Since the selection process began in September, more than 60 ad hoc professors have been “displaced”—or relieved from duty—from several DU colleges, including Deshbandhu, Ramjas, Hansraj and Lakshmibai, among others.
“In my own department, four out of eight ad hoc professors were shown the door,” alleged Singh. There are nearly 4,500 ad hoc teachers—close to 50% of the total teaching staff—at DU. The number of ad hoc teachers, recruited to only replace permanent professors for a limited time, sharply increased after 2010.
“Since 2010, there has not been any major drive to select permanent teachers at the university and colleges to fill the increased number of vacancies due to the expansion in OBCs. Though teaching posts were advertised in 2015, 2017 and 2019, the university didn’t conduct interviews in a majority of departments and colleges,” the DUTA said in a memorandum sent to Union education minister Dharmendra Pradhan on Tuesday.
DUTA leaders address the striking teachers at Jantar Mantar on Tuesday.
In a massive protest in 2019, DUTA had demanded the one-time absorption of all ad hoc teachers as permanent employees.
DUTA president AK Bhagi told Newsclick that the association is raising the same demand even now. “Through our agitations in recent weeks, we were able to get 18 dismissed professors reinstated against new vacancies for ad hoc teachers. We will intensify our protest in the coming days if our demands are not heard,” he said.
Democratic Teachers’ Front (DTF) secretary and Miranda House professor Abha Dev Habib said that even as many ad hoc teachers were dismissed in the past, the ones dismissed this time will not find similar jobs in other colleges. “There has been no official notification but principals of colleges have been verbally instructed to reduce the number of ad hoc teachers,” she alleged.
This means, Habib added, that the number of guest faculty at DU colleges will increase in the coming years. “This is why many of the ad hoc teachers are now being dismissed while the university doesn’t mention one-time absorption.”
The striking teachers also flayed the DU administration for including “outsiders” in the interview selection panel. According to a report filed by the Indian Express, apart from two or three people from colleges, the other five members—three external experts, a V-C nominee and an observer—are from outside.
“Based on a 10-15 interview, a teacher who is considered excellent is suddenly declared unfit,” former DU executive council member Rajesh Jha told Newsclick.

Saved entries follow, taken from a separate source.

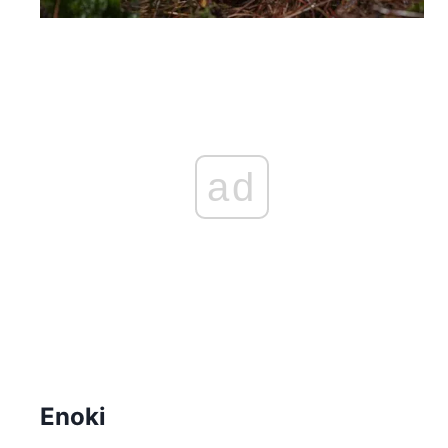
ad
Enoki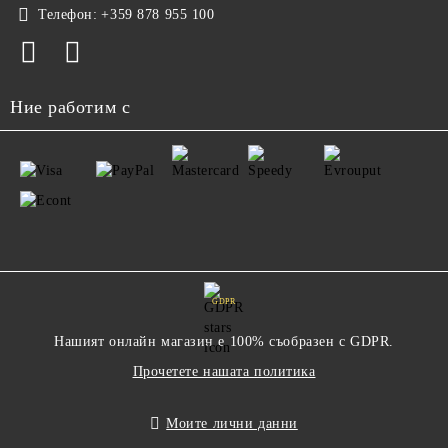
Телефон:
+359 878 955 100
Ние работим с
GDPR
Нашият онлайн магазин е 100% съобразен с GDPR.
Прочетете нашата политика
Моите лични данни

Amit Kumar (36), who teaches political science at Motilal Nehru College (evening classes), is worried as well. “There are 10 ad hoc teachers in my department and I don’t want to even think about what will be our fate at the end of the selection process (an advertisement is expected to be released in the coming months),” he told Newsclick. “It is not possible to teach properly when we are so stressed.”